Brown's Lunar Exploration Working Group

Michael's Paper on a "Parking Orbit"

The Rendezvous Committees

Houbolt's First Crusade

The Feelings Against Lunar-Orbit Rendezvous

The Space Task Group's Early Skepticism

Mounting Frustration

President Kennedy's Commitment

Houbolt's First Letter to Seamans

A Voice in the Wilderness

The LOR Decision

Conclusion

Notes

Key Documents
(pdf version)

 

  The LOR Decision

In the months following Houbolt's second letter to Seamans, NASA gave LOR the serious consideration for which Houbolt had been crusading. To the surprise of many inside and outside the agency, the darkhorse candidate became the front-runner. Several factors worked in its favor. First, there was growing disenchantment with the idea of direct ascent because of the time and money necessary to develop the huge Nova rocket. Second, there was increasing technical apprehension over how the relatively large spacecraft demanded by Earth-orbit rendezvous would be able to maneuver to a soft and pinpoint landing on the Moon. As Langley's expert on the dynamics of rendezvous, Art Vogeley, explained, "The business of eyeballing that thing down to the Moon really didn't have a satisfactory answer. The best thing about LOR was that it allowed us to build a separate vehicle for landing."110

The first major group to favor LOR was Bob Gilruth's STG. During the critical months of the Apollo mission mode debate, this group was harried not only with planning for the first Mercury orbital flight but also with packing and leaving for its new home in Houston. Once the STG's engineers started closely examining the problems of landing a spacecraft on the Moon and had the analysis confirmed by industry, they, too, saw the wisdom of the staged approach built into LOR. It possessed a certain elegance of economy that was absent in the other schemes.

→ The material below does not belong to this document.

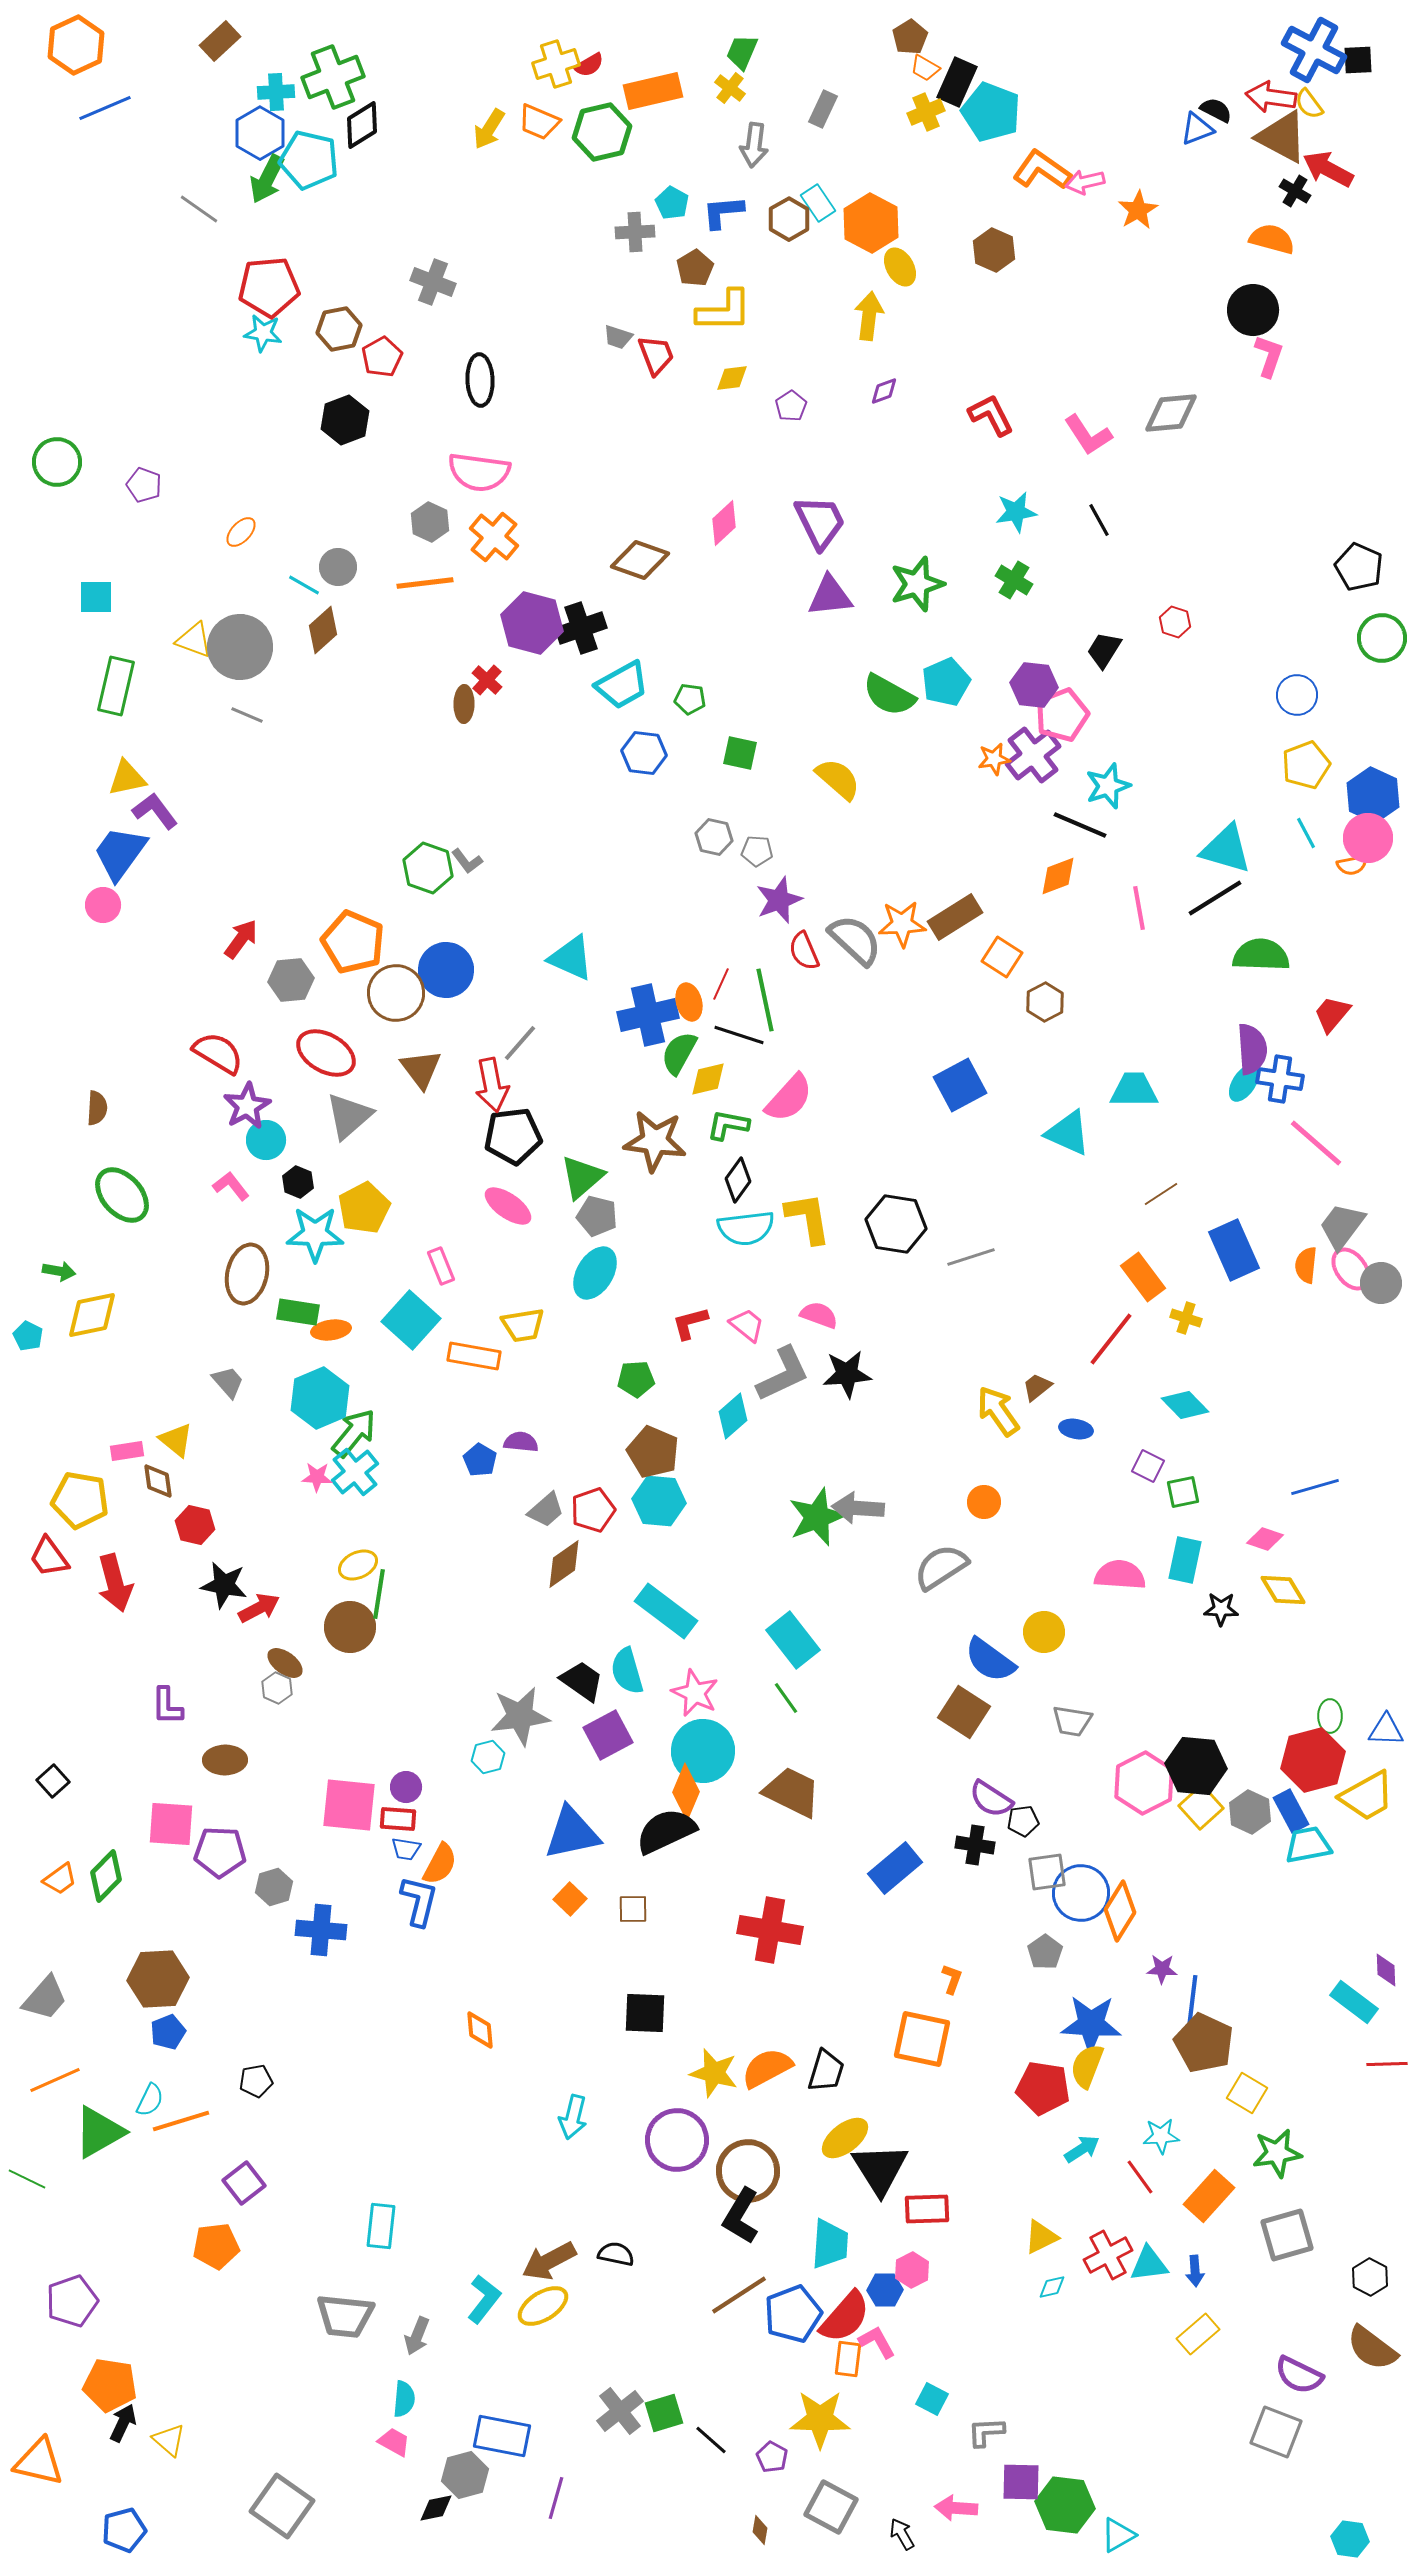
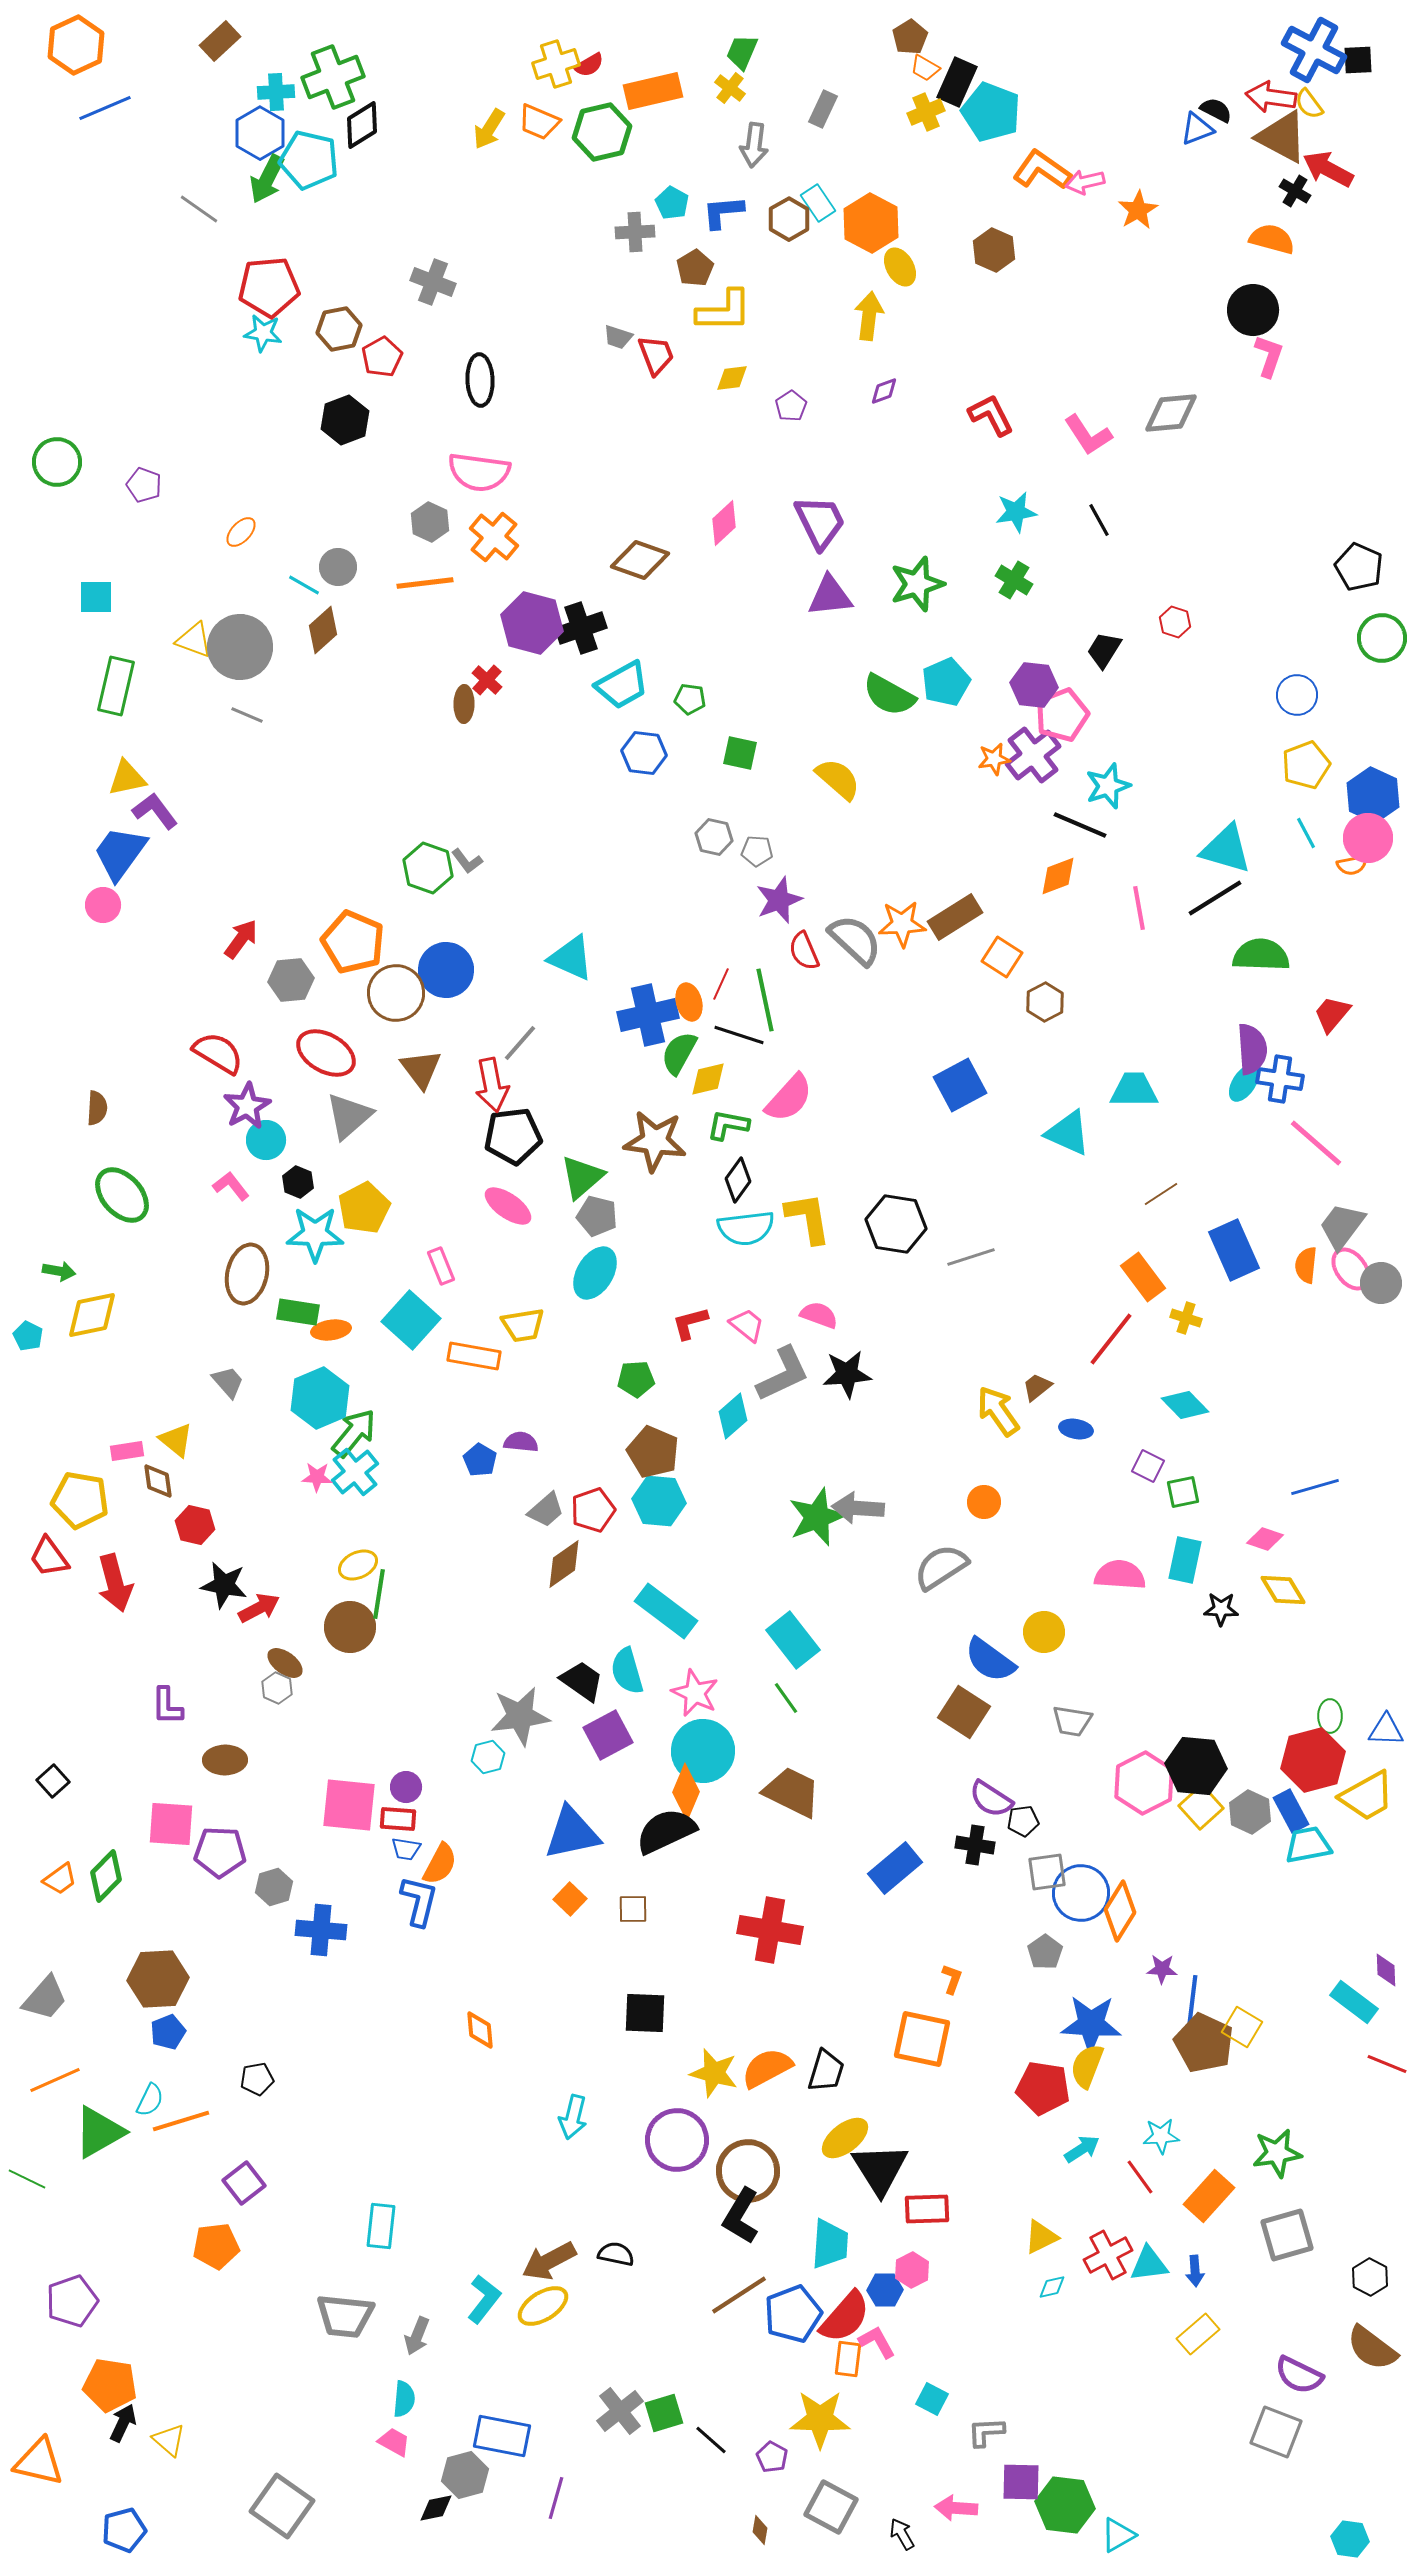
red line at (1387, 2064): rotated 24 degrees clockwise
black pentagon at (256, 2081): moved 1 px right, 2 px up
yellow square at (1247, 2093): moved 5 px left, 66 px up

During an interview in the late 1980s, Houston's Max Faget recalled the details of how the Manned Spacecraft Center finally became convinced that LOR was the right choice. By early 1962, "we found ourselves settling into a program that was not easy to run, because so many different groups were involved. In particular, we were concerned about the big landing rocket, because landing on the Moon would, of course, be the most delicate part of the mission. The landing rocket's engine, which would be controlled by the astronauts, would have to be throttleable, so that the command-and-service module could hover, and move this way and that, to find a proper place to touch down. That meant a really intimate interface, requiring numerous connections, between the two elements," as well as between Houston and the Lewis Research Center. "Accordingly, we invented a new proposal for our own and von Braun's approach. It involved a simpler descent engine, called the lunar crasher, which Lewis would do. It wouldn't be throttleable, so the interface would be simpler, and it would take the astronauts down to a thousand feet above the lunar surface. There it would be jettisoned, and it would crash onto the moon. Then there would be a smaller, throttleable landing stage for the last thousand feet, which we would do, so that we would be in charge of both sides of that particular interface."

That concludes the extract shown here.